Menanggapi hal tersebut, Pejabat sementara (Pjs) Kepala Eksekutif Pengawas Pasar Modal, Keuangan Derivatif, dan Bursa Karbon (PMDK) Otoritas Jasa Keuangan (OJK) Hasan Fawzi mendorong proses hukum yang tengah berlangsung.

Saat ini, OJK tengah mengumpulkan data hasil pengawasan untuk langkah selanjutnya.

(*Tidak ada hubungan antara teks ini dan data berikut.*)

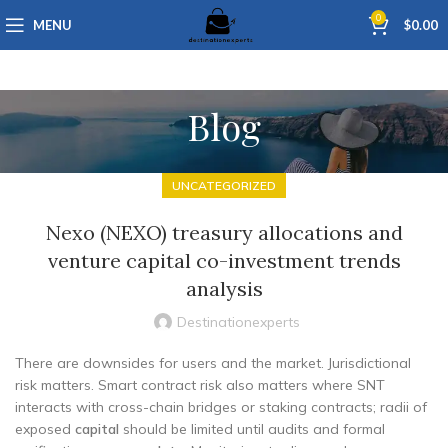
0
MENU
$
0.00
Blog
UNCATEGORIZED
Nexo (NEXO) treasury allocations and
venture capital co-investment trends
analysis
Destinationexperts
There are downsides for users and the market. Jurisdictional
risk matters. Smart contract risk also matters where SNT
interacts with cross-chain bridges or staking contracts; radii of
exposed
capital
should be limited until audits and formal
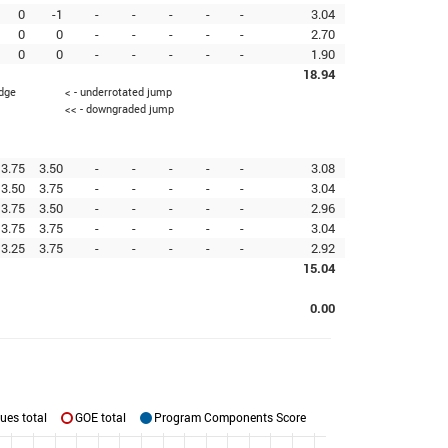
0
-1
-
-
-
-
-
3.04
0
0
-
-
-
-
-
2.70
0
0
-
-
-
-
-
1.90
18.94
edge
< - underrotated jump
<< - downgraded jump
3.75
3.50
-
-
-
-
-
3.08
3.50
3.75
-
-
-
-
-
3.04
3.75
3.50
-
-
-
-
-
2.96
3.75
3.75
-
-
-
-
-
3.04
3.25
3.75
-
-
-
-
-
2.92
15.04
0.00
ues total
GOE total
Program Components Score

"Kami sedang melakukan pengumpulan data hasil pengawasan yang kami lakukan sebelumnya dan jika diperlukan nanti kami akan sampaikan sebagai bagian keterbukaan informasi hasil pengawasan dimaksud," ungkap Hasan di Gedung BEI, Jakarta Selatan, Rabu (4/2/2026).



OJK mendukung penuh proses penegakan hukum yang tengah berlangsung. Menurutnya, penegakan hukum ini menjadi bagian dari delapan rencana kerja otoritas pasar modal dalam mendorong reformasi.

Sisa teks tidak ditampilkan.